As the traditional notion of enterprise borders continues to disappear, it is critical organisations have easy and secure access to the global systems and data they need for day-to-day operations. But today, keeping the lights on isn’t enough, and forward-looking organisations are moving to the cloud and investing in technologies such as SD-WAN, SaaS, IPv6 and IoT to improve processes and optimise performance.
The rise in demand for direct-to-cloud access at the edge has created the need for a more de-centralised networking model, one that protects both the hub and spoke environments. For example, not only does a retail chain need to keep its HQ (the hub) online, but every single store (the spokes) need to be connected to HQ, and each other, in order to process transactions and manage real-time inventory, amongst many other things.
The need to extend IT infrastructure across multi and hybrid cloud environments, and all the bells and whistles that come with it, brings a multitude of challenges that will drain a lot of time and resources from the average IT team. What organisations now need is a more simplistic and reliable way to manage their network, devices, apps and services across all environments and in any location.
That begs the question, how can organisations solve networking challenges at the edge, whilst resources are stretched thin, without compromising on the end result?
Cloud-managed DDI (DNS, DHCP and IPAM [IP Address Management]) allows organisations to build a unified solution to facilitate all communications via an IP-based network. By shifting the management of DDI to the cloud, organisations can manage their borderless enterprise centrally in one location, making it far more secure and reliable than traditional on-premise DDI solutions. By optimising network access and performance across all locations, cloud-managed DDI if fast becoming the backbone of digital transformation.
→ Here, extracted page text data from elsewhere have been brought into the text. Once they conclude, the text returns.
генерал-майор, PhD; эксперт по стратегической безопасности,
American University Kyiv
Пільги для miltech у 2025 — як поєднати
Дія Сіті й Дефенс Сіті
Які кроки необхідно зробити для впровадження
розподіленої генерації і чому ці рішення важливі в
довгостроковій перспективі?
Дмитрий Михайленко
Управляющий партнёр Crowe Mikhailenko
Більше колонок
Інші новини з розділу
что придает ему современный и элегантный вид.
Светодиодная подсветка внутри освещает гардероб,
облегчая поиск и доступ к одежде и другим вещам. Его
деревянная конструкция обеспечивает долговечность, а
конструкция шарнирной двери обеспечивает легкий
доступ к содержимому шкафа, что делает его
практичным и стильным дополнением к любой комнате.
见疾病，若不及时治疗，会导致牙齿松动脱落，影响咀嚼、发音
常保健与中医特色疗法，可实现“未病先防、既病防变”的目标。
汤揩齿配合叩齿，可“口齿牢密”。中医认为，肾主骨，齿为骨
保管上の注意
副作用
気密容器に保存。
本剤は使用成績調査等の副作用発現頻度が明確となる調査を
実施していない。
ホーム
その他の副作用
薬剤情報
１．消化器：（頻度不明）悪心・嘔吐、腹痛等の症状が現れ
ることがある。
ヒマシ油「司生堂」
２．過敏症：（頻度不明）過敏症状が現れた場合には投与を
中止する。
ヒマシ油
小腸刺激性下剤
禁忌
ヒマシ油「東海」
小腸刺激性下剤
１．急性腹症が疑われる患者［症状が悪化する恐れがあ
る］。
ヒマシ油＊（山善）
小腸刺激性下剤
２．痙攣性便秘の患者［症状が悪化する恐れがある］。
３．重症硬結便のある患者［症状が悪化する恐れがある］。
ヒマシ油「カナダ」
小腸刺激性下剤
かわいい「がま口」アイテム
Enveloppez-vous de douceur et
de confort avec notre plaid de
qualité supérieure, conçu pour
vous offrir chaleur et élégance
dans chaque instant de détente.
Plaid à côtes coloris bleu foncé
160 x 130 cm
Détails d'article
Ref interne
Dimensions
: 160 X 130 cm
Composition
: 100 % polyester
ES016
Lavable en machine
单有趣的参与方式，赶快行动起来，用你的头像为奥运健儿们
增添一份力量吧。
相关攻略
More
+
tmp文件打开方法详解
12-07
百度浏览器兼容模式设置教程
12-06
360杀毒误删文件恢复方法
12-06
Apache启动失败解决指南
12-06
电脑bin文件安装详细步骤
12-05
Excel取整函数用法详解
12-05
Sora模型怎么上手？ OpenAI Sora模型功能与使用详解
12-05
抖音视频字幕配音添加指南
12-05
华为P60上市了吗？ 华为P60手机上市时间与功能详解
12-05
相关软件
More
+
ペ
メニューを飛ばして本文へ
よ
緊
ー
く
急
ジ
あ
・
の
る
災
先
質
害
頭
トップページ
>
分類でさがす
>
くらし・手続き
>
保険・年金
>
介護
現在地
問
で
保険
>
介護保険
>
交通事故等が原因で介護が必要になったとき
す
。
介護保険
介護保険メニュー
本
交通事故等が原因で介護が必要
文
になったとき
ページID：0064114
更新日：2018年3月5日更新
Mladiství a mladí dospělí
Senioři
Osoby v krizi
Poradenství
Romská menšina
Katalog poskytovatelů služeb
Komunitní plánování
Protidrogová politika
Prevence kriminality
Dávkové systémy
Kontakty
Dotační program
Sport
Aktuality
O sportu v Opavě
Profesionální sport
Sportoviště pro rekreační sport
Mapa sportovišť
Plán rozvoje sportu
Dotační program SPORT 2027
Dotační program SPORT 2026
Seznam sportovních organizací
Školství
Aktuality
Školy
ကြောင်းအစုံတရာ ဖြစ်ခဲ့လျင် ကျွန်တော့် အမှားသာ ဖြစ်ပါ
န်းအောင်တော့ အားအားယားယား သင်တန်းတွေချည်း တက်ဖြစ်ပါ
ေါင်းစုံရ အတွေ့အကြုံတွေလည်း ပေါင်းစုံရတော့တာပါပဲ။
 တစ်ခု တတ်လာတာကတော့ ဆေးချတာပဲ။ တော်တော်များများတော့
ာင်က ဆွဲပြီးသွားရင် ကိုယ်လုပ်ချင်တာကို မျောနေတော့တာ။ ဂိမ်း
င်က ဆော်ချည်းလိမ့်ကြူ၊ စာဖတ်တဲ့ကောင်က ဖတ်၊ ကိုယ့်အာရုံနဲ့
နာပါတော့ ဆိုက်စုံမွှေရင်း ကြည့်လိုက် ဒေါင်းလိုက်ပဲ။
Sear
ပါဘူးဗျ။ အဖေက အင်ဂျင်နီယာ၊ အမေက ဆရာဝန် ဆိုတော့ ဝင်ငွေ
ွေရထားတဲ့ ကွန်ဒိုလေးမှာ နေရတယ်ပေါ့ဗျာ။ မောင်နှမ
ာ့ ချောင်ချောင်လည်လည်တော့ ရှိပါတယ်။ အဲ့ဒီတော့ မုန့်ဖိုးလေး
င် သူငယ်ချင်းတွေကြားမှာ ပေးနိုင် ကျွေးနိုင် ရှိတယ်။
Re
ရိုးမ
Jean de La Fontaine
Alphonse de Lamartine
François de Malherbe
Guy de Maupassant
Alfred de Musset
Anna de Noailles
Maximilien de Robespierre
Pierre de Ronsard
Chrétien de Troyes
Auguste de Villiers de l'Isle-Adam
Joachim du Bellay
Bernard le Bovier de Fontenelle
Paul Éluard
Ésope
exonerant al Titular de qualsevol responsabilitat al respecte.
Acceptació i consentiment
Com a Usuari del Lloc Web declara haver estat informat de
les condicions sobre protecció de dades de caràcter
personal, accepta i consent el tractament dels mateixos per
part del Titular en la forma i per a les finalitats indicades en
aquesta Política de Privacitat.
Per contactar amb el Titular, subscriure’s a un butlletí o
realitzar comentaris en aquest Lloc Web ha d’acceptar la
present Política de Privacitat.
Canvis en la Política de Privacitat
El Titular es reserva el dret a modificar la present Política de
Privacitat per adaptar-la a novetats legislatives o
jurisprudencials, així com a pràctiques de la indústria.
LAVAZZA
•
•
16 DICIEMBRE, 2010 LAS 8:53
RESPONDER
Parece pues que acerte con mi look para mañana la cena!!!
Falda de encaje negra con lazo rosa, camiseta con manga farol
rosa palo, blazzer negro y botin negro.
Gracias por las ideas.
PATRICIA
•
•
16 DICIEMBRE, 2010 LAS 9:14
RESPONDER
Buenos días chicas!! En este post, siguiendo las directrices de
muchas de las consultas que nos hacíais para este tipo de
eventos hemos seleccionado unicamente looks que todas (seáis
So, how do you convince stakeholders that cloud-managed DDI is worth the investment?
Here are five ways that cloud managed DDI can address a number of key challenges for borderless networks:
1. Cost efficiencies through flexibility
Not all branches or remote-sites in an organisation will need enterprise-grade DDI services. Some may already use a DNS that ticks all the boxes in each location, but is instead looking for DHCP or IP address management services for some of its smaller offices. In the same vein, some may want to grow DDI capabilities in some locations and not others.
Flexibility is key here. Organisations currently going through digital transformation, being able to roll out DDI slowly will enable them to upgrade DHCP whilst keeping current IP address management solutions with very little disruptions. Cloud-managed DDI prevents organisations from overinvesting where there is no need, for example in offices or branches where the technology may go unused, as it offers the flexibility to implement the best fit DDI for each location.
2. Removing latency
Many businesses depend on important real-time information, whether it be from manufacturing facilities, supply chain networks or remote offices. In addition, when we think about how much of the world’s businesses depend on IoT technology, it’s easy to imagine the negative impacts that latency can have. Yet, this is what can happen when organisations backhaul DNS and DHCP through an HQ’s data centre.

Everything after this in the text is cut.